La tercera lección que deja esta crisis es la tardía reacción de la Casa Blanca que declaró su apoyo a Correa después que los militares ecuatorianos habían acordado la continuidad constitucional y luego de ser emplazada por el gobierno cubano para que se pronunciara claramente.

En adelante, las crisis regionales serán resueltas en la región. “Sudamérica para los sudamericanos” podría ser el nuevo lema capaz de regir la vida política en esta región que ya no es patio trasero de nadie. Los hechos confirman el aserto del economista brasileño José Luis Fiori en un artículo publicado en el periódico Valor (29-IX-2010), en el que alerta que la región está viviendo una “revolución intelectual”, que “ya consolidó una nueva manera del continente de mirarse a sí mismo y al mundo, y a sus propios desafíos asumidos como oportunidades y opciones, que deben ser hechas a partir de su propia identidad y de sus propios intereses”.

Los principales líderes de la región ya no piensan, ni pueden hacerlo, en función de sus relaciones con los centros de poder, que viven una profunda y prolongada crisis, sino en base a intereses propios.
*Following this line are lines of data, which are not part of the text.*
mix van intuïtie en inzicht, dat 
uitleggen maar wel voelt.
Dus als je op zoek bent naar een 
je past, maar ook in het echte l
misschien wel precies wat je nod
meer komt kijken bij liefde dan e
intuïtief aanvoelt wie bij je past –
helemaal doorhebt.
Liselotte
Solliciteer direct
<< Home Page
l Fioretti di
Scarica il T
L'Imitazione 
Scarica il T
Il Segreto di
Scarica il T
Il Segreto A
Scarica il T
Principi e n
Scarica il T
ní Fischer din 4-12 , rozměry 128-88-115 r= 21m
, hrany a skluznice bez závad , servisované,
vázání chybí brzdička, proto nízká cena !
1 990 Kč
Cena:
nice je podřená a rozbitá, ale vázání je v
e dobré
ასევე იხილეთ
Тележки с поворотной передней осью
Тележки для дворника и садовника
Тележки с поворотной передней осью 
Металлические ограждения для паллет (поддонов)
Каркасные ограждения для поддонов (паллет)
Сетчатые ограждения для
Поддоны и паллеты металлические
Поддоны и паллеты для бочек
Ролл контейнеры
En Ecuador, ni siquiera la derecha más retrógrada, como la que encabeza el alcalde de Guayaquil, Jaime Nebot, ha sido capaz de apoyar a los sublevados.

Por último, la crisis deja otra lección también importante. Las gubernamentales fuerzas del cambio, o de la “revolución ciudadana” en el caso de Ecuador, no pueden enajenarse el imprescindible apoyo de los movimientos sociales. El presidente Correa ha estado enfrentado con el movimiento indígena, con sindicatos y los más diversos colectivos. Ciertamente, mantienen posturas muy diferentes en asuntos decisivos como el uso de las aguas por las multinacionales mineras y por otras razones vinculadas al modelo de desarrollo. Pero Correa elevó en varias ocasiones el tono de la confrontación, agrediendo innecesariamente a dirigentes sociales con acusaciones fuera de lugar.
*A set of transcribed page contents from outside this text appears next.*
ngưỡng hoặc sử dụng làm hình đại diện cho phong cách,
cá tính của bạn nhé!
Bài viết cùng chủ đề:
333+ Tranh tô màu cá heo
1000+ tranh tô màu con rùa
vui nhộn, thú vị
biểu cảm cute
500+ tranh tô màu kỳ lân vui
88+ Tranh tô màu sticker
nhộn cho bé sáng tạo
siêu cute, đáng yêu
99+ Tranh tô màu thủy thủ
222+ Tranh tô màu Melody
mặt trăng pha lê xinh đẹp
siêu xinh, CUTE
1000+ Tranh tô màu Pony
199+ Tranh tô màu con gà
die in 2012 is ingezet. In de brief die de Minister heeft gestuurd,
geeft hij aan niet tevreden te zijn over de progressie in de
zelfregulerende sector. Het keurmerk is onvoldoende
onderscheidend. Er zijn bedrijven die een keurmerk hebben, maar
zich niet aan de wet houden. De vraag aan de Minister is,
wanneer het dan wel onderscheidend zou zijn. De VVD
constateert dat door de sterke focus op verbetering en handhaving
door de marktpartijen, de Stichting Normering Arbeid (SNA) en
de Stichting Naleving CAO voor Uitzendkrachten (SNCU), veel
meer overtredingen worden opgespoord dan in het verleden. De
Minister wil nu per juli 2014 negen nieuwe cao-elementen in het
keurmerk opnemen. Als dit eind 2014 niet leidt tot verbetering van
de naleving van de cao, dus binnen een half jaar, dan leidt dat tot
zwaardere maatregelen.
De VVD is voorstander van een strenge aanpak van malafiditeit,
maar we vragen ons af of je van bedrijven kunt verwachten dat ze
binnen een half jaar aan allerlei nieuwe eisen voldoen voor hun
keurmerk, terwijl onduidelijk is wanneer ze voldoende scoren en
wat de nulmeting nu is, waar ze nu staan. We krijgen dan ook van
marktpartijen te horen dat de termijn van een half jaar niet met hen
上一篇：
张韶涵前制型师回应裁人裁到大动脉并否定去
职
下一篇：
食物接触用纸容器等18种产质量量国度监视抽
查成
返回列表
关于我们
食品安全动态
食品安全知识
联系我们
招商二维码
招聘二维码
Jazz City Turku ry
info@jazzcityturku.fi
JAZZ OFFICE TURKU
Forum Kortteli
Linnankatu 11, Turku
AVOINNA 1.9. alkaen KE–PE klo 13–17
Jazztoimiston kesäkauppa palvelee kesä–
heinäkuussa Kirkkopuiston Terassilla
El comunicado de la Conaie habla por sí solo. Acusa a Correa de haberse empeñado en atacar y deslegitimar a los movimientos sin haber tocado las estructuras de poder de la derecha. Esa actitud no ha hecho más que favorecer a la vieja derecha, tanto a la económica como a la política. “Para nosotros es una situación bien incómoda”, afirmó un dirigente de las asambleas del agua del Azuay vía telefónica, “ya que estamos contra la vieja derecha que quiere tirar a Correa, pero también contra la nueva derecha que representa el presidente, por eso apostamos a tumbar este modelo que sigue siendo neoliberal”.
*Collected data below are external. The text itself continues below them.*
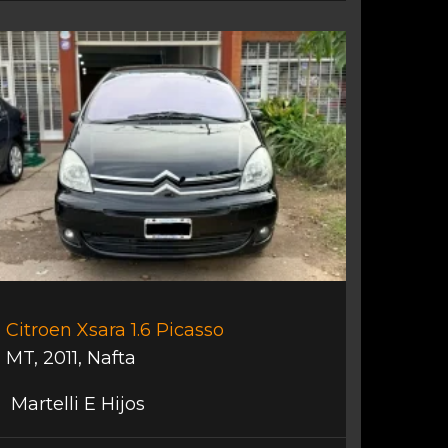
Citroen Xsara 1.6 Picasso
MT
,
2011
,
Nafta
Martelli E Hijos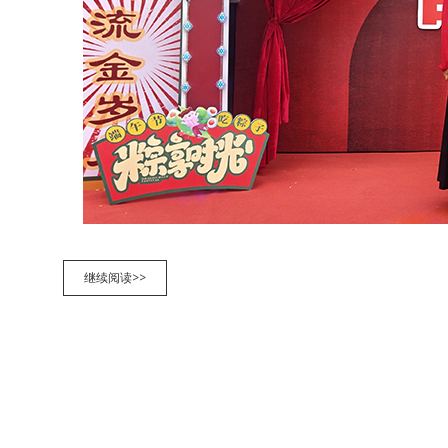
知
继续阅读>>
北
村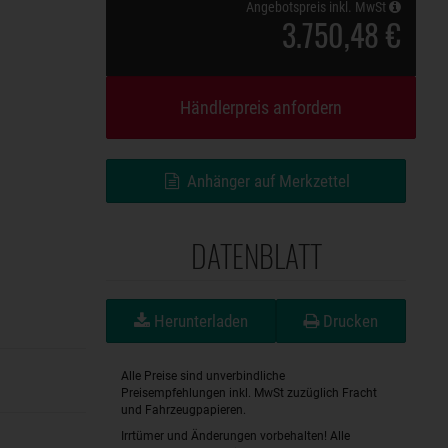
Angebotspreis inkl. MwSt
3.750,48 €
Händlerpreis anfordern
Anhänger auf Merkzettel
DATENBLATT
Herunterladen
Drucken
Alle Preise sind unverbindliche
Preisempfehlungen inkl. MwSt zuzüglich Fracht
und Fahrzeugpapieren.
Irrtümer und Änderungen vorbehalten! Alle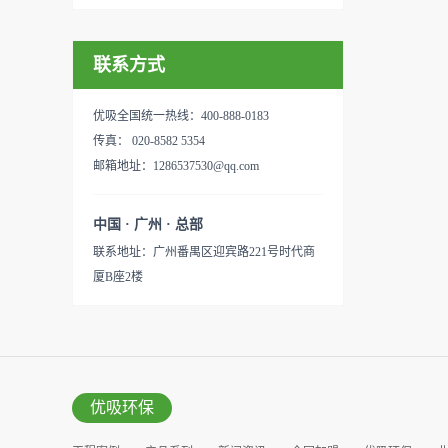
联系方式
优吸全国统一热线：400-888-0183
传真： 020-8582 5354
邮箱地址：1286537530@qq.com
中国 · 广州 · 总部
联系地址：广州番禺区迎宾路221号时代商
厦B座2楼
优吸环保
Eso tal vez explique que no haya habido masivas movilizaciones en apoyo de la “revolución ciudadana”, como las que hubo en 2002 en Venezuela para frenar y revertir el golpe contra Hugo Chávez, o las que en septiembre de 2008 derrotaron a la derecha en Bolivia. La soledad de un poder que se proclama hacedor de los cambios y encarnación de la voluntad popular, enseña que algo no se está haciendo bien. La tentación de gobernar para la población pero sin ella, taponando las críticas con discursos, es pan para hoy y desamparo para mañana.